Stored data entries

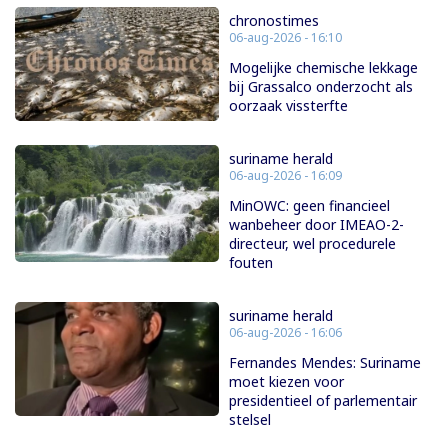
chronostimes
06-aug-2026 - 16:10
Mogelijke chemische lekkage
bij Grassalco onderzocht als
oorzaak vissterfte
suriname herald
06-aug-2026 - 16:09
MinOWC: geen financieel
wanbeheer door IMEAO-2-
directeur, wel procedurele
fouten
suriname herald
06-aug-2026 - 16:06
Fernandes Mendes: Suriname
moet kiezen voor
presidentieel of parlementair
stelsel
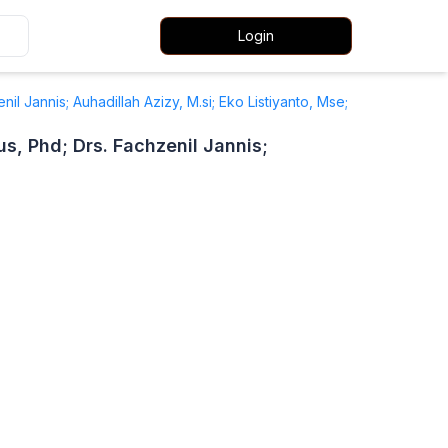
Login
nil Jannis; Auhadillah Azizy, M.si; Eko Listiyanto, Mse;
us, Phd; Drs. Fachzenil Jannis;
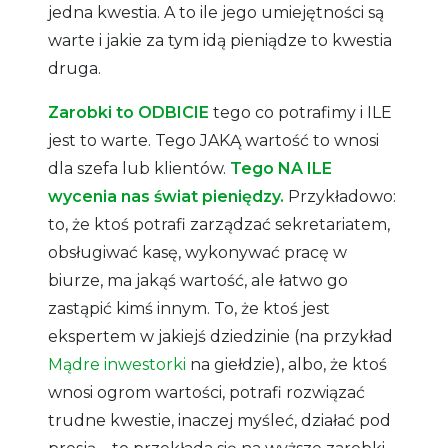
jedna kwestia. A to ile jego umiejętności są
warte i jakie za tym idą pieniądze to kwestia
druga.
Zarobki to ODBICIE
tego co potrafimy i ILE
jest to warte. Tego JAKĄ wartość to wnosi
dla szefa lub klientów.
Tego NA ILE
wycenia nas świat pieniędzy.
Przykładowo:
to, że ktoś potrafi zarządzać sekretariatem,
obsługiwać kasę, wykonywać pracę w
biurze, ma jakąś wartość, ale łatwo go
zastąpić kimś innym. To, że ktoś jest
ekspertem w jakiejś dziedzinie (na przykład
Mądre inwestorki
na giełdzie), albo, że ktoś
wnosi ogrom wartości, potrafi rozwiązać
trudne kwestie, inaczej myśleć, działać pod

---

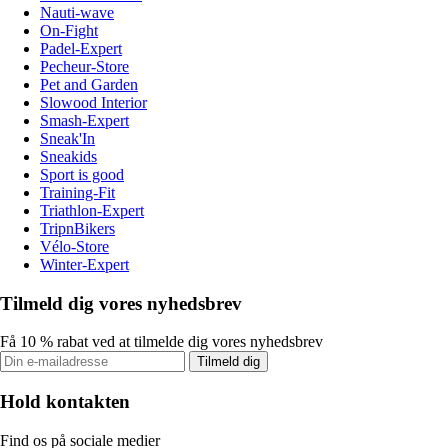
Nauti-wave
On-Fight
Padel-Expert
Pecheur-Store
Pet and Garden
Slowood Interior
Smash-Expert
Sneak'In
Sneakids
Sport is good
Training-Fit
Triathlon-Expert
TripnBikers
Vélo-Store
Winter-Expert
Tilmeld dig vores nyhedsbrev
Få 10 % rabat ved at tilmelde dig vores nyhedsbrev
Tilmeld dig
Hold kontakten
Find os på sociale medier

*Assigned task*
Print again the lines of the entries above that fall between the line holding "Få 10 % rabat" and the line holding "Find os på sociale medier", inclusive, exactly as they stand.

*Solution for this exercise*
Få 10 % rabat ved at tilmelde dig vores nyhedsbrev
Tilmeld dig
Hold kontakten
Find os på sociale medier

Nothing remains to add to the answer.